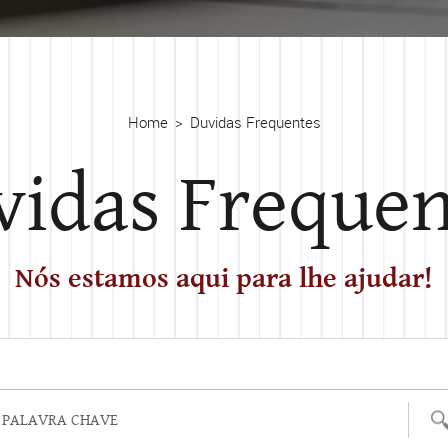
Home
Duvidas Frequentes
vidas Frequen
Nós estamos aqui para lhe ajudar!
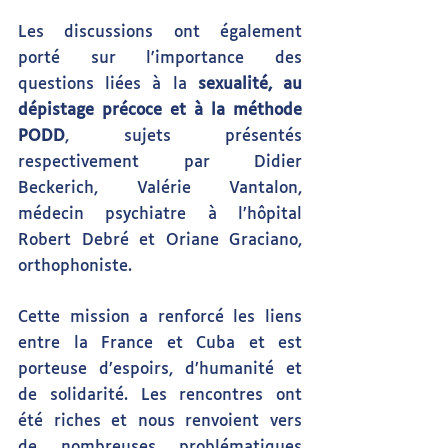
Les discussions ont également 
porté sur l'importance des 
questions liées à la 
sexualité, au 
dépistage précoce et à la méthode 
PODD
, sujets présentés 
respectivement par Didier 
Beckerich, Valérie Vantalon, 
médecin psychiatre à l’hôpital 
Robert Debré et Oriane Graciano, 
orthophoniste.
Cette mission a renforcé les liens 
entre la France et Cuba et est 
porteuse d’espoirs, d’humanité et 
de solidarité. Les rencontres ont 
été riches et nous renvoient vers 
de nombreuses problématiques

### Activity
All entries above must be repeated exactly; pictures are to be left out.

### Answer space
Home
Duvidas Frequentes
vidas Frequen
Nós estamos aqui para lhe ajudar!
Les discussions ont également 
porté sur l'importance des 
questions liées à la 
sexualité, au 
dépistage précoce et à la méthode 
PODD
, sujets présentés 
respectivement par Didier 
Beckerich, Valérie Vantalon, 
médecin psychiatre à l’hôpital 
Robert Debré et Oriane Graciano, 
orthophoniste.
Cette mission a renforcé les liens 
entre la France et Cuba et est 
porteuse d’espoirs, d’humanité et 
de solidarité. Les rencontres ont 
été riches et nous renvoient vers 
de nombreuses problématiques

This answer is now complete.